▶ [TASK DETAILS] Only a single number is expected: how many lines of the data hold the word "analizi".

▶ [Stored data entries]
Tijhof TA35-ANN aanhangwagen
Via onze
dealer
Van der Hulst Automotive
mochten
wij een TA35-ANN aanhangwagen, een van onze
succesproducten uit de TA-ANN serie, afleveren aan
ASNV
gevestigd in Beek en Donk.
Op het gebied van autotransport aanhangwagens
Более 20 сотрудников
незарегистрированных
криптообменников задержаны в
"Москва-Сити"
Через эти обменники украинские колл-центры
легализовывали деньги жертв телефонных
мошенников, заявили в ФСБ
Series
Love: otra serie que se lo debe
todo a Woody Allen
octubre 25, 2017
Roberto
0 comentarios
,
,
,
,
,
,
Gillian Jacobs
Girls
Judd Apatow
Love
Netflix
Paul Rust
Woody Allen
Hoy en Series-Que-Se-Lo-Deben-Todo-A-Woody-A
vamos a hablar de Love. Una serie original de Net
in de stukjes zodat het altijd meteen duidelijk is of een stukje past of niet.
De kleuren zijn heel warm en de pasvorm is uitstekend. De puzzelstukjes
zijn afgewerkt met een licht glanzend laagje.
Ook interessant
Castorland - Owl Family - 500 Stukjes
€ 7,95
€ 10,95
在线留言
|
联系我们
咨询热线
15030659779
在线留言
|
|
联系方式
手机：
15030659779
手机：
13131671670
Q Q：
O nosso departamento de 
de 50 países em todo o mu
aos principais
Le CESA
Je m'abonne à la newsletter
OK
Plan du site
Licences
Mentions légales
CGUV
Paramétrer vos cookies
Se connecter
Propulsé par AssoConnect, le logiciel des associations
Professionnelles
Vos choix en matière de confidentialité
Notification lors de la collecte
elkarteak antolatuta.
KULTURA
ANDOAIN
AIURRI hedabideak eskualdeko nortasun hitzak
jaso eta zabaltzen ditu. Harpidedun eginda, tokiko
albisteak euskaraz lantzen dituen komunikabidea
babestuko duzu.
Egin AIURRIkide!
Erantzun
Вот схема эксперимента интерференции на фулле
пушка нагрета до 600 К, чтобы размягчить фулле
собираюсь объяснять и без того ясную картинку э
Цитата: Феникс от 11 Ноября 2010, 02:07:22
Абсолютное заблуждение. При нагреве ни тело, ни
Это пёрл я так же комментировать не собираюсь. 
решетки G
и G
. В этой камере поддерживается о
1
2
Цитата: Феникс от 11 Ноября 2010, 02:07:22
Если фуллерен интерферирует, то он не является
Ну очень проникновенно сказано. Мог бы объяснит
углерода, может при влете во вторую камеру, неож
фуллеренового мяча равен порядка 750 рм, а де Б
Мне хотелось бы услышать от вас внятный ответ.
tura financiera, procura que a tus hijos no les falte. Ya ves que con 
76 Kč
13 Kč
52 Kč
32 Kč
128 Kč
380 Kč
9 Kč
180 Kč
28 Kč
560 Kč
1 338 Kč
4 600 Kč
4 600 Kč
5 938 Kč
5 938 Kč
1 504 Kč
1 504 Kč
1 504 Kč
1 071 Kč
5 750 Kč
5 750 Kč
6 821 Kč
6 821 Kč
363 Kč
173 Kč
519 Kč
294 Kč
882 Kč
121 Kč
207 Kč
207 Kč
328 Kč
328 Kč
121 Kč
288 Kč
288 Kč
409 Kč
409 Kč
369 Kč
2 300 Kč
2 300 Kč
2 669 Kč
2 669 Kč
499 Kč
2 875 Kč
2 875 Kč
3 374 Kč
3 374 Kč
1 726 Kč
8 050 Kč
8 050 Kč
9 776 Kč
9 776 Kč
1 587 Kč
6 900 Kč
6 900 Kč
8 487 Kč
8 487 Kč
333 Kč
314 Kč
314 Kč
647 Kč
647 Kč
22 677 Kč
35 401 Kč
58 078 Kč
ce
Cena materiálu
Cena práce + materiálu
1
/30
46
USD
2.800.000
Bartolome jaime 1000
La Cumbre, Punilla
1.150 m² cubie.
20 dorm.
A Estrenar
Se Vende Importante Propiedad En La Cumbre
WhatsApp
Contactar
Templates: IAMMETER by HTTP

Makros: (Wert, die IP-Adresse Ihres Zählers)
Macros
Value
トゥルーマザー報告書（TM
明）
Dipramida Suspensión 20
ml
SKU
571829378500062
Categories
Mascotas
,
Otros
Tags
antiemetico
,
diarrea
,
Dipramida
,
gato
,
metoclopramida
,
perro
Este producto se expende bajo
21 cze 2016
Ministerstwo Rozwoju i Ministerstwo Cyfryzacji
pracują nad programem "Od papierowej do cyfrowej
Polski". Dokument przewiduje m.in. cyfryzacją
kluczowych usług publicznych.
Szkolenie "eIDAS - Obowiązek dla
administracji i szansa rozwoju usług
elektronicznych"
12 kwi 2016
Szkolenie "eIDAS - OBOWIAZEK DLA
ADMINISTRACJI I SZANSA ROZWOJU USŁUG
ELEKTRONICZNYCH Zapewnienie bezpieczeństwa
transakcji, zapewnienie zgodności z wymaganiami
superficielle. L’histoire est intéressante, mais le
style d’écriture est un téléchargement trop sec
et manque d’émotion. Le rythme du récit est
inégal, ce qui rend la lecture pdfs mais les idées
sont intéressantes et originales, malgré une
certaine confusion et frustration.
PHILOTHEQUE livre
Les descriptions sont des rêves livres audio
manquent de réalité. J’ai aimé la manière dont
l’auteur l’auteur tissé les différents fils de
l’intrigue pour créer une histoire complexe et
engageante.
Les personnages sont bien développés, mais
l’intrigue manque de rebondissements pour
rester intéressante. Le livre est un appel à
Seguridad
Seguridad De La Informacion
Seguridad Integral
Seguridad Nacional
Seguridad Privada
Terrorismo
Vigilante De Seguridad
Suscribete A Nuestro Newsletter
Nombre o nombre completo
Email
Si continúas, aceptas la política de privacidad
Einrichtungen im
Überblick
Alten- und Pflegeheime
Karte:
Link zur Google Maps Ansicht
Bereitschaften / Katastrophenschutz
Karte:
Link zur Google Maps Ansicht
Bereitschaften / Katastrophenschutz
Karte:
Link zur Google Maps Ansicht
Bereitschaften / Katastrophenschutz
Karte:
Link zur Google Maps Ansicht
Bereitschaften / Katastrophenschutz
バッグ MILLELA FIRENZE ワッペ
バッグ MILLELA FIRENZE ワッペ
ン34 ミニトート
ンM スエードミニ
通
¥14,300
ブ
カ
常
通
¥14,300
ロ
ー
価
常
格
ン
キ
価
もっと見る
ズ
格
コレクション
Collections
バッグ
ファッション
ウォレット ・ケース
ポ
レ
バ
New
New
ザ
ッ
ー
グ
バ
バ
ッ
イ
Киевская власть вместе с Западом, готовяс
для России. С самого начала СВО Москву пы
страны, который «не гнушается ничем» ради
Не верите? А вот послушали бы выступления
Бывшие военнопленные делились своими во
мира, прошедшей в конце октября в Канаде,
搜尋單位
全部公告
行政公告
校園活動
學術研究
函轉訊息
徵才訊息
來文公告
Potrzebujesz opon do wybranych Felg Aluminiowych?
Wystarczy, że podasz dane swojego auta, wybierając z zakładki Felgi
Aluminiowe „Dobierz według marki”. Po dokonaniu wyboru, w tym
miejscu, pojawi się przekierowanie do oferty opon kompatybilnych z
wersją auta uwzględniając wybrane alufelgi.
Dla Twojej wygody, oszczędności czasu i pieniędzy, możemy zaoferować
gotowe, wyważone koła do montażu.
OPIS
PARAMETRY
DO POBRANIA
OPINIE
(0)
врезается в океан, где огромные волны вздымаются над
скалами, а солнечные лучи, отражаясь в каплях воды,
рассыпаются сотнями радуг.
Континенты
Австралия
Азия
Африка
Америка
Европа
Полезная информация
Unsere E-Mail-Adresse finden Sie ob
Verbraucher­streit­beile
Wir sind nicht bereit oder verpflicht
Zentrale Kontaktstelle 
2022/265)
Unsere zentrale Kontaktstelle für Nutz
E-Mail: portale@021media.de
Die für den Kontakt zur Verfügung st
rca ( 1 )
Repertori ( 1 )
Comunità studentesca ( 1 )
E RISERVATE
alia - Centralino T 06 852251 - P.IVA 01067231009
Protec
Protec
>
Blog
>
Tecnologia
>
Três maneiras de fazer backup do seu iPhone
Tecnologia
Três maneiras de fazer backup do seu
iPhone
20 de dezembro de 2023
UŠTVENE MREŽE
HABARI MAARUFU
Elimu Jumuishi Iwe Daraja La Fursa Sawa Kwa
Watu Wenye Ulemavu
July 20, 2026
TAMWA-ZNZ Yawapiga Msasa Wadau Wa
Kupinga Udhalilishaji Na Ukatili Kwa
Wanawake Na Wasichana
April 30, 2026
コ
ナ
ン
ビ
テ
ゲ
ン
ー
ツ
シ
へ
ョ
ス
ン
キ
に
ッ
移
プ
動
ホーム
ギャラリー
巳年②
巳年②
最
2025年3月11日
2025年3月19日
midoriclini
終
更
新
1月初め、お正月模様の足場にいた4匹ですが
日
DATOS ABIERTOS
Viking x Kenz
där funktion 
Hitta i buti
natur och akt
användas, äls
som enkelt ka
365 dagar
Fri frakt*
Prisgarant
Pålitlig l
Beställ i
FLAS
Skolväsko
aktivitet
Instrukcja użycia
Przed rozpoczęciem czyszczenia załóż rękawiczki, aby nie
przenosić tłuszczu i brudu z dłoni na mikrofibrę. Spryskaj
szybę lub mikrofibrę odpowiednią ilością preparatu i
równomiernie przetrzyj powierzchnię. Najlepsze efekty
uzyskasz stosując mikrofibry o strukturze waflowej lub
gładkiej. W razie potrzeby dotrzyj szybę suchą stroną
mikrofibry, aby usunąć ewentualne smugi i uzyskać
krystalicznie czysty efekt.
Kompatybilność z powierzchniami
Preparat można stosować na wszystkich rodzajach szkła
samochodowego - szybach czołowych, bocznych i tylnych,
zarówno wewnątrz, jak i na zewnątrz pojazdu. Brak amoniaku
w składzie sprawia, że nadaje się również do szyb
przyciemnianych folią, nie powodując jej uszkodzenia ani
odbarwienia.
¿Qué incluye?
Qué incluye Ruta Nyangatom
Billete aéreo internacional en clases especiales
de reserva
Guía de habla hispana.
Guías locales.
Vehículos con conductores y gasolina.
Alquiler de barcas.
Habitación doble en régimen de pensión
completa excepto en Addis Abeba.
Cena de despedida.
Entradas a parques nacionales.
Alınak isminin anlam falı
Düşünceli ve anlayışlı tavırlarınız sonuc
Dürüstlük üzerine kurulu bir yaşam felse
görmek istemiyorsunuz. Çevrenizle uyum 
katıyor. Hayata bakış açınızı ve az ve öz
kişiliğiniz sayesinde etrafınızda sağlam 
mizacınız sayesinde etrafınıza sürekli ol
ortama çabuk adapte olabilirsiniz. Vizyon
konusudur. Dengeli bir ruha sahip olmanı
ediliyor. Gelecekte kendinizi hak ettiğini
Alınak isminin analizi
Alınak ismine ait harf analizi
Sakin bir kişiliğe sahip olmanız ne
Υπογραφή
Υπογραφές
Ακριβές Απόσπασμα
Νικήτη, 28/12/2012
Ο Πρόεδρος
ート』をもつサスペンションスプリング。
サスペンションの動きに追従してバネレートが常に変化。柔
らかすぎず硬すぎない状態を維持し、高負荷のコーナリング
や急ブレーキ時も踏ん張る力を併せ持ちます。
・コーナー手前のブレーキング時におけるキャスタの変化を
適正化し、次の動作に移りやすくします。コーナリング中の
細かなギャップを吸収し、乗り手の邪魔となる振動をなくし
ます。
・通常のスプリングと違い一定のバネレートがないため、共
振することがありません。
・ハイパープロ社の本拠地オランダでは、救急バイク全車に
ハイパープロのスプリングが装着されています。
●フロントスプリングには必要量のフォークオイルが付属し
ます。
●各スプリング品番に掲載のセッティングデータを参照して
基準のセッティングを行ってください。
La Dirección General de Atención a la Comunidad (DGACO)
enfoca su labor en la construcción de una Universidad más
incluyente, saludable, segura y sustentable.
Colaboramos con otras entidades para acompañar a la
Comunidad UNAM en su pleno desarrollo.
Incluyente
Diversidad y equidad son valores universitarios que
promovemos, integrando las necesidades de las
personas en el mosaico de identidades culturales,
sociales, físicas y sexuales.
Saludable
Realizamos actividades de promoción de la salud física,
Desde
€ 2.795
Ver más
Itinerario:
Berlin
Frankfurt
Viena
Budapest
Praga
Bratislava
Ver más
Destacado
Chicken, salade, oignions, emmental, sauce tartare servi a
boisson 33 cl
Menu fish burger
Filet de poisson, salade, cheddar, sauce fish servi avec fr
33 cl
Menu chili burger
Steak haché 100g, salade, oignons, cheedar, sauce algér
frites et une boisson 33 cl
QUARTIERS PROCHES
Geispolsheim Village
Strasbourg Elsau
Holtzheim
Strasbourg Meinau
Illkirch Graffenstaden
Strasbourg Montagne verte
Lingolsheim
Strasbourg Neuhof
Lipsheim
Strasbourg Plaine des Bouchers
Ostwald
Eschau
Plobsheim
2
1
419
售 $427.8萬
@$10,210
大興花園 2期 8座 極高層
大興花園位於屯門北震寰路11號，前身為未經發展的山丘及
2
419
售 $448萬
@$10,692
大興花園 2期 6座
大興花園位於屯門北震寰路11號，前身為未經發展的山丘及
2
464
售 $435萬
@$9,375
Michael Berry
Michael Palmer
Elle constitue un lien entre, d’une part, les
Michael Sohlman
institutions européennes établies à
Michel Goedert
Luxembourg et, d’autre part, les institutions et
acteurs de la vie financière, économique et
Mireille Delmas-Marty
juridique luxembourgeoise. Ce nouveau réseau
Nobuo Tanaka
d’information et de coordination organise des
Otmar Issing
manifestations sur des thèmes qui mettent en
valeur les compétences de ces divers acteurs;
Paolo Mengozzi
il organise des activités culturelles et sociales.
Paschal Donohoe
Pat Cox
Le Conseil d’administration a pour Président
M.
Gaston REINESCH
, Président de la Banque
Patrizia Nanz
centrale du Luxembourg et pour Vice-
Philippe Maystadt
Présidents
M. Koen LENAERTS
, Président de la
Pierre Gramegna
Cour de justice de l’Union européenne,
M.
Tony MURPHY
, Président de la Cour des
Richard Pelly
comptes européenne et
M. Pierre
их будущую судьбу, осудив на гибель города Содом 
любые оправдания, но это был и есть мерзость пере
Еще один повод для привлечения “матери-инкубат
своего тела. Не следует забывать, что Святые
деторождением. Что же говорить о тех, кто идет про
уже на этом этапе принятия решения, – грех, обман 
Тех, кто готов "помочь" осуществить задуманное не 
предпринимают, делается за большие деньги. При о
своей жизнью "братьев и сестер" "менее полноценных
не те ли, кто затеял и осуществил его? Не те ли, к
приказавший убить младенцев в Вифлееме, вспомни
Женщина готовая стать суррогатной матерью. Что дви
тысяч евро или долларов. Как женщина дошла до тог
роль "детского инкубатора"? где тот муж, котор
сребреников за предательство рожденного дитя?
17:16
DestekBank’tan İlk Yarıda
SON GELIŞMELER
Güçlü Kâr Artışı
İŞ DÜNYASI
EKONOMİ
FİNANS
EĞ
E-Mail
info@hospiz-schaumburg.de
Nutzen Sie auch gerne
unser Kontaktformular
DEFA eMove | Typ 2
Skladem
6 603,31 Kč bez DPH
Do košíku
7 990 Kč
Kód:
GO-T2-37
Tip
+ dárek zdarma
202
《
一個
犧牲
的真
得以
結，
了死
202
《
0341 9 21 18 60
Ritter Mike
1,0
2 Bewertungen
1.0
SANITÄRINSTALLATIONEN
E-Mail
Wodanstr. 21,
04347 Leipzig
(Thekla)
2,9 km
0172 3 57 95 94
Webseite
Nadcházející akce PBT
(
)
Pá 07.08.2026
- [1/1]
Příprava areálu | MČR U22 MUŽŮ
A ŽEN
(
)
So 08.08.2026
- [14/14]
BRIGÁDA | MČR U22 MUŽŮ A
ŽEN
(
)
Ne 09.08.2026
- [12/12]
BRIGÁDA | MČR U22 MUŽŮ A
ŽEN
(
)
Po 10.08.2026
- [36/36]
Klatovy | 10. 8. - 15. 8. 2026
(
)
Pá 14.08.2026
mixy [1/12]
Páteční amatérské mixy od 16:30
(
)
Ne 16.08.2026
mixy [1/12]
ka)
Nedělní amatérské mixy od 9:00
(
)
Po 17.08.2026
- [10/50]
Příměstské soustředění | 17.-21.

▶ [SOLUTION] 2